THE DATA Block Start

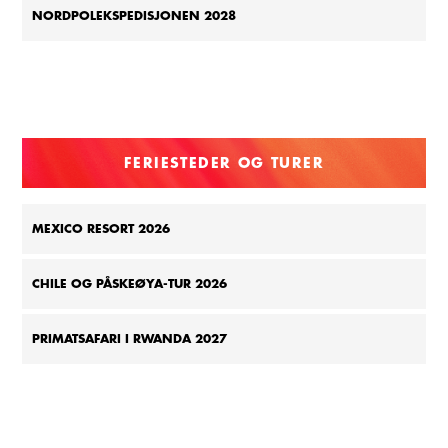
NORDPOLEKSPEDISJONEN 2028
FERIESTEDER OG TURER
MEXICO RESORT 2026
CHILE OG PÅSKEØYA-TUR 2026
PRIMATSAFARI I RWANDA 2027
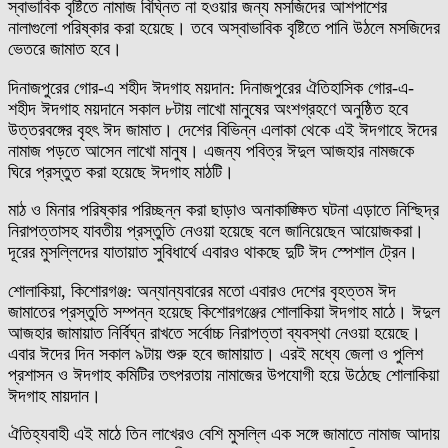
স্বাভাবিক বৃষ্টিতে নামাজ বিঘ্নিত না হওয়ার জন্য মসজিদের আশপাশের
নালাগুলো পরিষ্কার করা হয়েছে। তবে অস্বাভাবিক বৃষ্টিতে পানি উঠলে মসজিদের
ভেতরে জামাত হবে।
দিনাজপুরের গোর-এ শহীদ ঈদগাহ ময়দান: দিনাজপুরের ঐতিহাসিক গোর-এ-
শহীদ ঈদগাহ ময়দানে সকাল ৮টায় লাখো মানুষের অংশগ্রহণে অনুষ্ঠিত হবে
উত্তরবঙ্গের বৃহৎ ঈদ জামাত। দেশের বিভিন্ন এলাকা থেকে এই ঈদগাহে ঈদের
নামাজ পড়তে আসেন লাখো মানুষ। এজন্য পবিত্র ঈদুল আজহার নামজকে
ঘিরে প্রস্তুত করা হয়েছে ঈদগাহ মাঠটি।
মাঠ ও মিনার পরিষ্কার পরিচ্ছন্ন করা ছাড়াও অনাকাঙ্ক্ষিত ঘটনা এড়াতে নিশ্ছিদ্র
নিরাপত্তাসহ যাবতীয় প্রস্তুতি নেওয়া হয়েছে বলে জানিয়েছেন আয়োজকরা।
দূরের মুসল্লিদের যাতায়াত সুবিধার্থে এবারও থাকছে দুটি ঈদ স্পেশাল ট্রেন।
শোলাকিয়া, কিশোরগঞ্জ: অন্যান্যবারের মতো এবারও দেশের বৃহত্তম ঈদ
জামাতের প্রস্তুতি সম্পন্ন হয়েছে কিশোরগঞ্জের শোলাকিয়া ঈদগাহ মাঠে। ঈদুল
আজহার জামায়াত নির্বিঘ্ন রাখতে সর্বোচ্চ নিরাপত্তা ব্যবস্থা নেওয়া হয়েছে।
এবার ঈদের দিন সকাল ৯টায় শুরু হবে জামায়াত। এরই মধ্যে জেলা ও পুলিশ
প্রশাসন ও ঈদগাহ কমিটির তৎপরতায় নামাজের উপযোগী হয়ে উঠেছে শোলাকিয়া
ঈদগাহ মায়দান।
ঐতিহ্যবাহী এই মাঠে তিন লাখেরও বেশি মুসল্লি এক সঙ্গে জামাতে নামাজ আদায়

THE DATA Block End

The copy should run from the first line of the material above through the line with "দিনাজপুরের গোর-এ শহীদ", repeated exactly and without pictures.

- _EXPECTED ANSWER_:
NORDPOLEKSPEDISJONEN 2028
FERIESTEDER OG TURER
MEXICO RESORT 2026
CHILE OG PÅSKEØYA-TUR 2026
PRIMATSAFARI I RWANDA 2027
স্বাভাবিক বৃষ্টিতে নামাজ বিঘ্নিত না হওয়ার জন্য মসজিদের আশপাশের
নালাগুলো পরিষ্কার করা হয়েছে। তবে অস্বাভাবিক বৃষ্টিতে পানি উঠলে মসজিদের
ভেতরে জামাত হবে।
দিনাজপুরের গোর-এ শহীদ ঈদগাহ ময়দান: দিনাজপুরের ঐতিহাসিক গোর-এ-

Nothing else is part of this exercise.